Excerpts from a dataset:
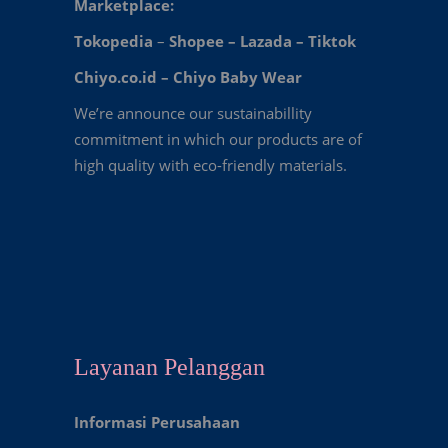
Marketplace:
Tokopedia
–
Shopee
–
Lazada
–
Tiktok
Chiyo.co.id –
Chiyo Baby Wear
We’re announce our sustainabillity
commitment in which our products are of
high quality with eco-friendly materials.
Layanan Pelanggan
Informasi Perusahaan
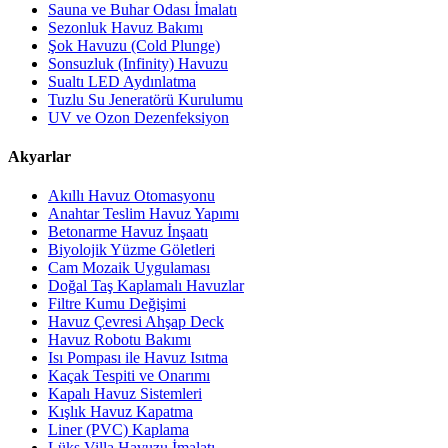
Sauna ve Buhar Odası İmalatı
Sezonluk Havuz Bakımı
Şok Havuzu (Cold Plunge)
Sonsuzluk (Infinity) Havuzu
Sualtı LED Aydınlatma
Tuzlu Su Jeneratörü Kurulumu
UV ve Ozon Dezenfeksiyon
Akyarlar
Akıllı Havuz Otomasyonu
Anahtar Teslim Havuz Yapımı
Betonarme Havuz İnşaatı
Biyolojik Yüzme Göletleri
Cam Mozaik Uygulaması
Doğal Taş Kaplamalı Havuzlar
Filtre Kumu Değişimi
Havuz Çevresi Ahşap Deck
Havuz Robotu Bakımı
Isı Pompası ile Havuz Isıtma
Kaçak Tespiti ve Onarımı
Kapalı Havuz Sistemleri
Kışlık Havuz Kapatma
Liner (PVC) Kaplama
Lüks Villa Havuzu İmalatı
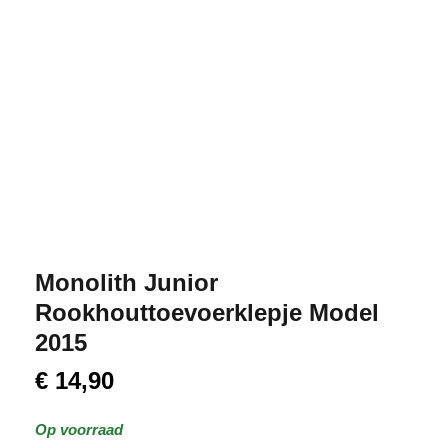
Monolith Junior
Rookhouttoevoerklepje Model
2015
€
14,90
Op voorraad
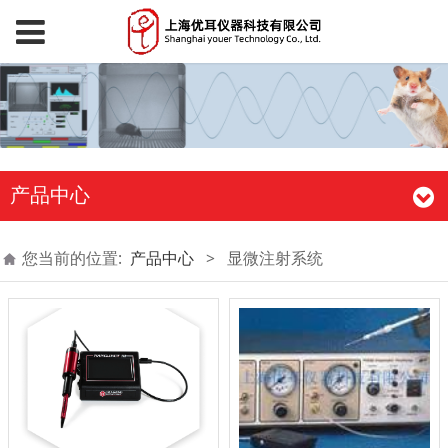
产品中心
您当前的位置:
产品中心
>
显微注射系统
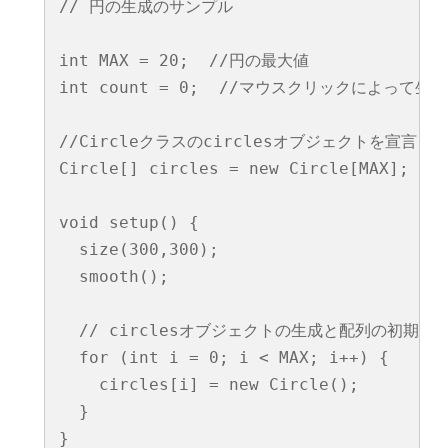
// 円の生成のサンプル

int MAX = 20;  //円の最大値

int count = 0;  //マウスクリックによって生
//Circleクラスのcirclesオブジェクトを宣言

Circle[] circles = new Circle[MAX];  

void setup() {

  size(300,300);  

  smooth();

  // circlesオブジェクトの生成と配列の初期化

  for (int i = 0; i < MAX; i++) {

    circles[i] = new Circle();

  }

}
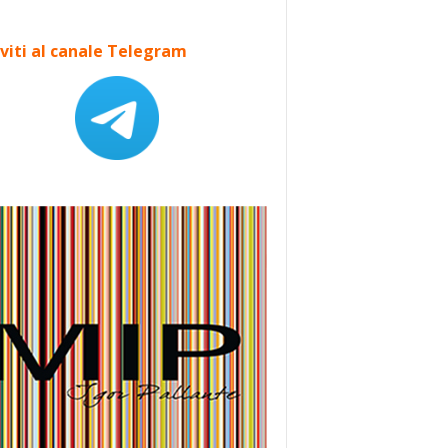
iviti al canale Telegram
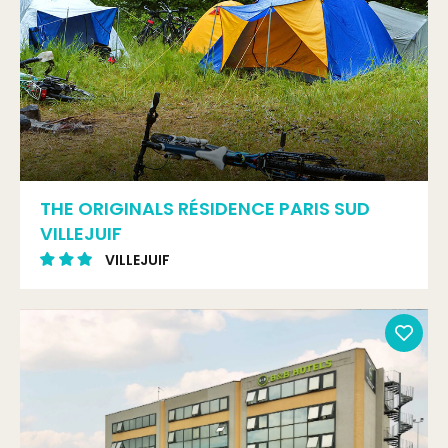
THE ORIGINALS RÉSIDENCE PARIS SUD
VILLEJUIF
VILLEJUIF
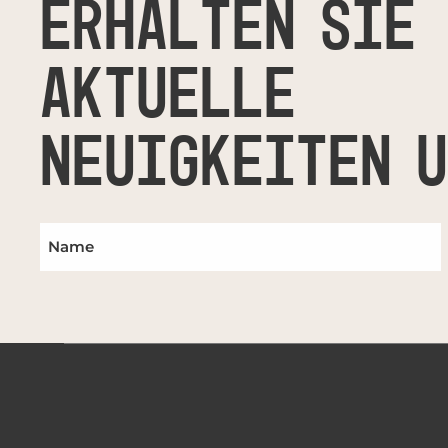
ERHALTEN SIE
AKTUELLE
NEUIGKEITEN 
UPDATES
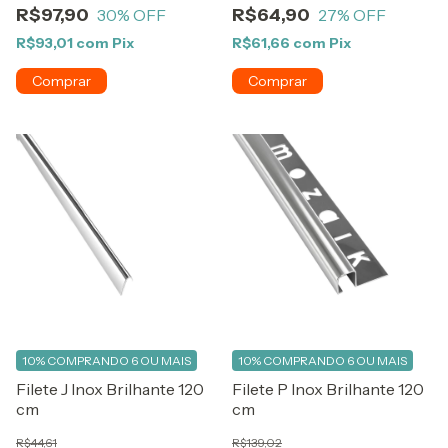
R$97,90
R$64,90
30
% OFF
27
% OFF
R$93,01
com
Pix
R$61,66
com
Pix
10%
COMPRANDO 6 OU MAIS
10%
COMPRANDO 6 OU MAIS
Filete J Inox Brilhante 120
Filete P Inox Brilhante 120
cm
cm
R$44,61
R$139,02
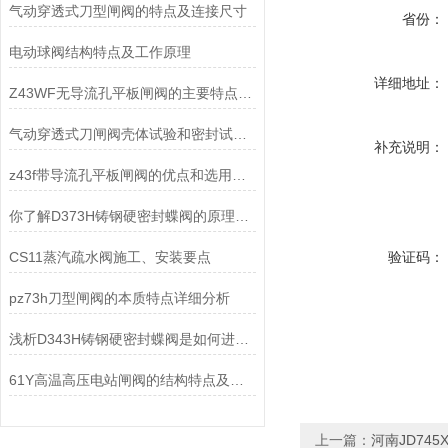
气动穿透式刀型闸阀的特点及连接尺寸
省份：
电动球阀结构特点及工作原理
详细地址：
Z43WF无导流孔平板闸阀的主要特点及其应用
气动穿透式刀闸阀壳体试验和密封试验分析
补充说明：
z43f带导流孔平板闸阀的优点和选用原则
你了解D373H铸钢硬密封蝶阀的原理和保养方式吗
CS11蒸汽疏水阀施工、安装要点
验证码：
pz73h刀型闸阀的本质特点详细分析
浅析D343H铸钢硬密封蝶阀是如何进行工作的
61Y高温高压电站闸阀的结构特点及其作用
上一篇：
河南JD74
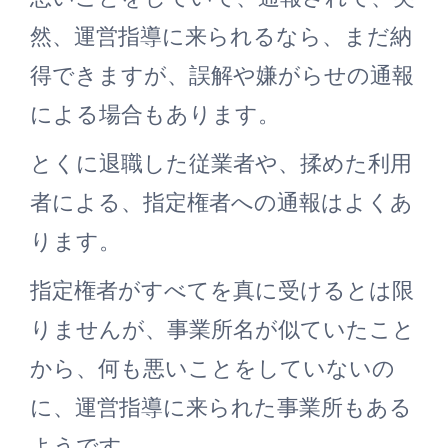
然、運営指導に来られるなら、まだ納
得できますが、誤解や嫌がらせの通報
による場合もあります。
とくに退職した従業者や、揉めた利用
者による、指定権者への通報はよくあ
ります。
指定権者がすべてを真に受けるとは限
りませんが、事業所名が似ていたこと
から、何も悪いことをしていないの
に、運営指導に来られた事業所もある
ようです。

▸ **EXERCISE DETAILS**
Transcribe exactly the lines that run from the first line of the records above through the line with "Sauna ve Buhar Odası İmalatı", and include both of those lines; pictures stay out.

▸ **EXERCISE SOLUTION**
Marketplace:
Tokopedia
–
Shopee
–
Lazada
–
Tiktok
Chiyo.co.id –
Chiyo Baby Wear
We’re announce our sustainabillity
commitment in which our products are of
high quality with eco-friendly materials.
Layanan Pelanggan
Informasi Perusahaan
Sauna ve Buhar Odası İmalatı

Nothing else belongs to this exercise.